Financial considerations to make when starting your own business

Making the decision to start your own company and become self-employed is incredibly exciting. It’s the opportunity of a lifetime to launch your own unique business and know that you’ll be credited with the success after all the hard work you put in.

Planning the launch though is an area which takes a great amount of organisation. You need to consider where you will work, your marketing and PR and consider where the initial finances will need to be utilised as a priority.

Location, location, location

Starting out in business will probably mean there’s just yourself to find office accommodation for. At this stage, renting office space won’t make financial sense until you’re more established for the majority of scenarios, so the choices are either to work from home or to utilise a coffee shop.

If you want to work from home, it’s important to find some space which is clearly defined as being a working environment.

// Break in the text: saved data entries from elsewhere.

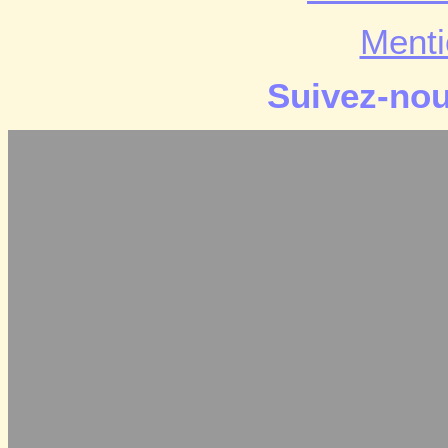
Menti
Suivez-no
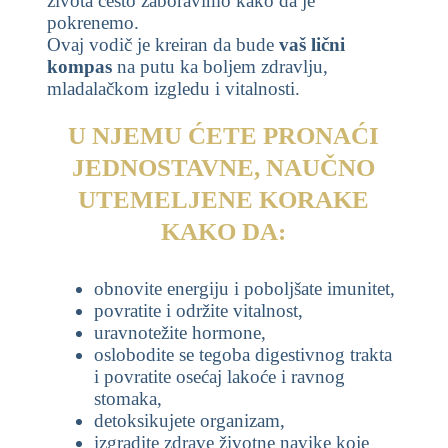
života često zaboravimo kako da je
pokrenemo.
Ovaj vodič je kreiran da bude
vaš lični
kompas
na putu ka boljem zdravlju,
mladalačkom izgledu i vitalnosti.
U NJEMU ĆETE PRONAĆI
JEDNOSTAVNE, NAUČNO
UTEMELJENE KORAKE
KAKO DA:
obnovite energiju i poboljšate imunitet,
povratite i održite vitalnost,
uravnotežite hormone,
oslobodite se tegoba digestivnog trakta
i povratite osećaj lakoće i ravnog
stomaka,
detoksikujete organizam,
izgradite zdrave životne navike koje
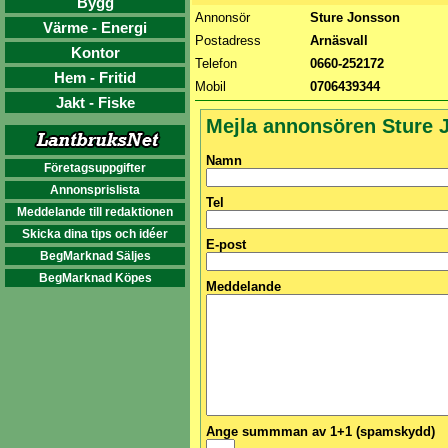
Bygg
Annonsör
Sture Jonsson
Värme - Energi
Postadress
Arnäsvall
Kontor
Telefon
0660-252172
Hem - Fritid
Mobil
0706439344
Jakt - Fiske
Mejla annonsören Sture 
Namn
Företagsuppgifter
Annonsprislista
Tel
Meddelande till redaktionen
Skicka dina tips och idéer
E-post
BegMarknad Säljes
BegMarknad Köpes
Meddelande
Ange summman av 1+1 (spamskydd)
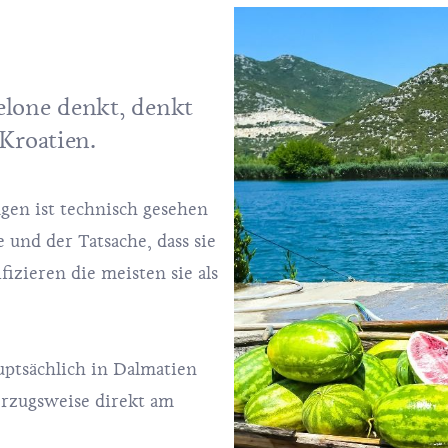
one denkt, denkt
Kroatien
.
agen ist technisch gesehen
 und der Tatsache, dass sie
fizieren die meisten sie als
uptsächlich in Dalmatien
orzugsweise direkt am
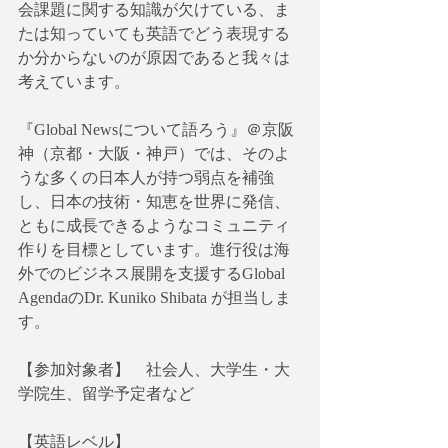
会課題に関する知識が欠けている、ま
たは知っていても英語でどう表現する
か分からないのが原因であると我々は
考えています。
『Global Newsについて語ろう』＠京阪
神（京都・大阪・神戸）では、そのよ
うな多くの日本人が持つ弱点を補強
し、日本の技術・知恵を世界に発信、
ともに成長できるようなコミュニティ
作りを目標としています。進行役は海
外でのビジネス展開を支援するGlobal 
AgendaのDr. Kuniko Shibata が担当しま
す。
【参加対象者】　社会人、大学生・大
学院生、留学予定者など
【英語レベル】　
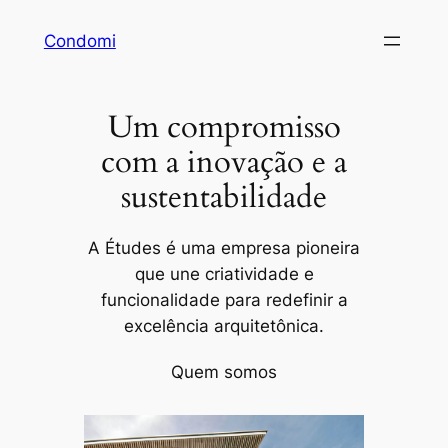
Pular
Condomi
para
o
conteúdo
Um compromisso
com a inovação e a
sustentabilidade
A Études é uma empresa pioneira
que une criatividade e
funcionalidade para redefinir a
excelência arquitetônica.
Quem somos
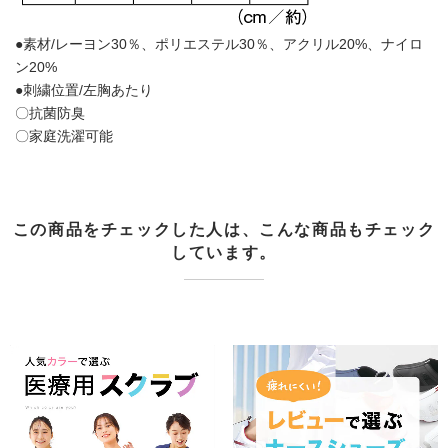
●素材/レーヨン30％、ポリエステル30％、アクリル20%、ナイロ
ン20%
●刺繍位置/左胸あたり
〇抗菌防臭
〇家庭洗濯可能
この商品をチェックした人は、こんな商品もチェック
しています。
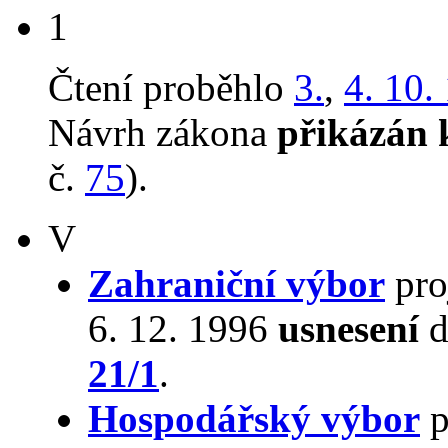
1
Čtení proběhlo
3.
,
4. 10.
Návrh zákona
přikázán 
č.
75
).
V
Zahraniční výbor
pro
6. 12. 1996
usnesení
d
21/1
.
Hospodářský výbor
p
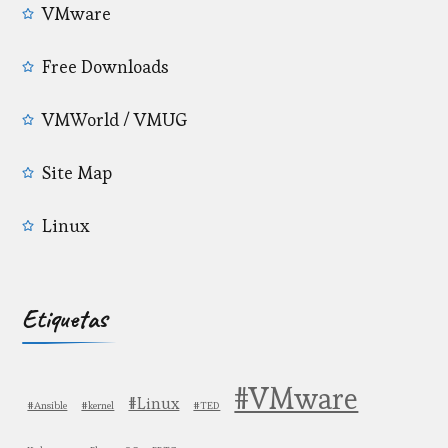
VMware
Free Downloads
VMWorld / VMUG
Site Map
Linux
Etiquetas
#VMware
#Linux
#Ansible
#kernel
#TED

Trying to use the kitchen table to evolve your empire will be tricky so either use a spare room you can set it up in a way which suits you, or, if you have a garden, follow the popular trend at the moment of erecting a garden office.

Many start up enterprises like to find somewhere outside the home so they can draw a line between the two parts of their lives. Coffee shops are often used; you’ll be surprised how many self-employed business colleagues use them on a very regular basis and daily is not uncommon. If you take this route, ensure you buy coffee and other items whilst using the space and get to know the staff so you can build a good rapport.

Effective communication

Every year thousands of new businesses are launched. You need to be seen and heard above all your competitors and so a marketing strategy is crucial. This will encompass the ideas for your online presence – website and social media for example and how your will present your brand to your potential customers.

The best marketing strategies are ones with a long run-in period which also detail activity well past day one. It should also be flexible and adapt to your needs as the early weeks and months of the business progress.

Money, money, money

The chances are you’ll be starting out in business with limited funds. These need to be apportioned to the areas they will work for you the hardest. This could include your website launch, branding design, product development and any manufacturing requirements. You’ll also need some basic office equipment such as a laptop or tablet, printer and telephone.  If you need finance on a short term basis to help get everything underway, there are companies such as Gateway Equity which are sympathetic to small start-ups as they understand you won’t have the business collateral required by mainstream lenders.

It’s a wise move to talk to an accountant at the outset regarding your tax position and the amount of help you’ll require to file your self-assessment documentation as well the other financial aspects of running a business. Be proactive in this area – don’t wait until the end of the first tax year before trying to sort everything out as you’ll have lots of paperwork to sift through and try to remember what it all related to.

Every successful business starts small with excellent project management skills and proactive forward planning; cover the essentials first and you’ll soon reap the rewards.